On the 40th anniversary of the VRA’s passage, Jesse Jackson led a march and rally in Atlanta with House Minority Leader Nancy Pelosi (D-CA), other members of Congress and activists. Bringing attention to reauthorization is a good thing. Bringing attention through misguided political attacks, name calling and race baiting and is a bad thing. Consider some of the following examples.
Congresswoman Maxine Waters (D-CA) stated, “We are here to take on President Bush and Dick Cheney.” Actor Harry Belafonte called Black Republicans in the Bush administration “Black tyrants.” Perennial parader Jesse Jackson said, “Race baiters and discriminators may go underground, but they never move out of town.”
Activist Greg Mathis called for reauthorization on the grounds that the Bush administration and Republicans are “the enemy of our progress.” He added, “They shot and missed when they enslaved, segregated and oppressed our people. They shot and missed when they stole the past two presidential elections. They shot and missed when they denied our right to vote.”
Mathis might want to check his history book. The VRA was opposed in 1965 by nearly every Southern Democrat, and it was Democrats who formed the Ku Klux Klan in the 1800s to terrorize and lynch Blacks who dared register to vote or vote for Republicans.

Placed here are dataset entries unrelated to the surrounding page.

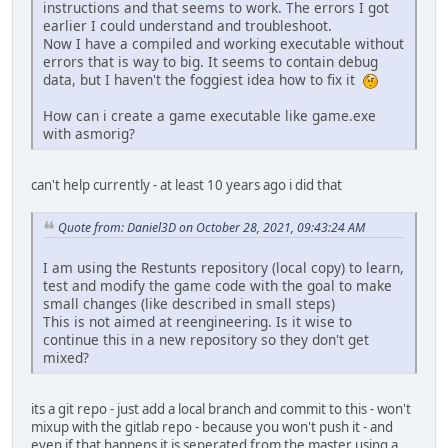
instructions and that seems to work. The errors I got
earlier I could understand and troubleshoot.
Now I have a compiled and working executable without
errors that is way to big. It seems to contain debug
data, but I haven't the foggiest idea how to fix it
How can i create a game executable like game.exe
with asmorig?
can't help currently - at least 10 years ago i did that
Quote from: Daniel3D on October 28, 2021, 09:43:24 AM
I am using the Restunts repository (local copy) to learn,
test and modify the game code with the goal to make
small changes (like described in small steps)
This is not aimed at reengineering. Is it wise to
continue this in a new repository so they don't get
mixed?
its a git repo - just add a local branch and commit to this - won't
mixup with the gitlab repo - because you won't push it - and
even if that happens it is seperated from the master using a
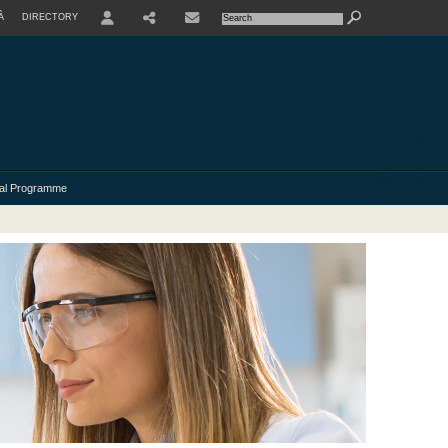
À
DIRECTORY
USER
al Programme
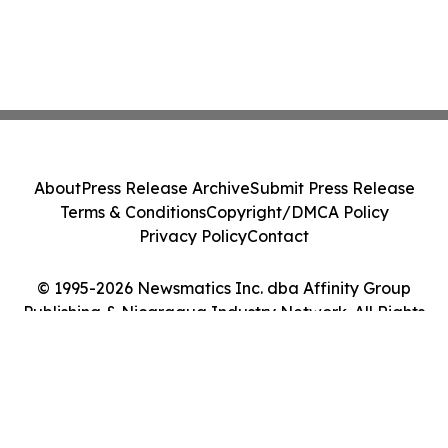
About
Press Release Archive
Submit Press Release
Terms & Conditions
Copyright/DMCA Policy
Privacy Policy
Contact
© 1995-2026 Newsmatics Inc. dba Affinity Group
Publishing & Nicaragua Industry Network. All Rights
Reserved.
Cookie Settings / Your Privacy Choices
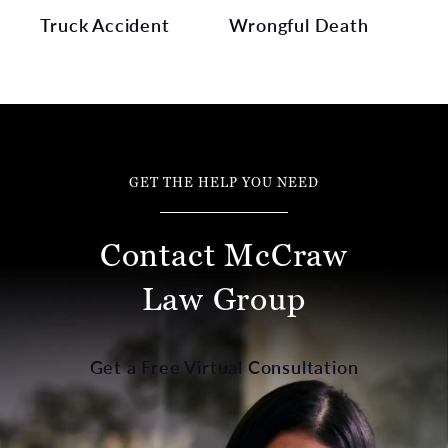
Truck Accident
Wrongful Death
GET THE HELP YOU NEED
Contact McCraw
Law Group
Get a Free Virtual Consultation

So what’s the problem here? The problem is that the Democrats have no domestic centerpiece issue for 2006, so they are borrowing one from 2007, the year the VRA must be reauthorized. Let’s first get the facts straight on the VRA, even though most Democratic leaders want to ignore them.
The Voting Rights Act of 1965 (VRA) prohibits racial discrimination in voting, registering to vote, and drawing new congressional districts. Though the VRA applies to the entire nation, it contains special provisions for specific counties and nine states that in 1965 were most responsible for denying citizens of racial minorities access to the polls. Under the VRA, the specific states, counties and other voting jurisdictions must submit to the U.S. Department of Justice proposed changes in their voting procedures to ensure that proposed changes are not discriminatory.
The special provisions requiring federal oversight of voting procedures are scheduled to expire in 2007. Congress has extended these provisions three times since 1965, and should do so again. The next reauthorization, however, should extend these provisions to all fifty states. Voting fraud and questionable election outcomes have occurred in jurisdictions outside those specifically covered by the VRA, and protections against future fraudulent practices should be ensured for every American.
The VRA’s basic prohibitions against discriminatory voting laws and practices are permanent and do not expire in 2007. Yet some congressional Democrats and the so-called “Black leaders” are spinning the deadline to scare minority voters into thinking that their right to vote will disappear completely in two years if the special provisions are not reauthorized.
The VRA has been called the most successful civil rights legislation in history. Since it was enacted the percentage of registered voters from racial minorities registered to vote has risen astronomically. In 1965, just 7 percent of Blacks were registered to vote in Mississippi, 19 percent were registered in Alabama, and 27 percent were registered in Georgia. According to 2004 Census statistics, 64 percent of the U.S. Black voting age population is registered to vote, compared to 68 percent of Whites.
The Bush administration and Congressional Republican leaders of course support reauthorization of the VRA. Attorney General Alberto Gonzales stated, “This administration looks forward to working with Congress on the reauthorization of this important legislation.” House Speaker Dennis Hastert (R-IL), Majority Leader Tom DeLay (R-TX), House Judiciary Committee Chairman James Sensenbrenner (R-WI) and others are on record for supporting reauthorization of the special provisions.
Congressional Republicans should move reauthorization to the top of their 2006 agenda and vote on the bill a year early. That will take the air out of the Democrat’s election year strategy, making the issue for them as flat as their leadership.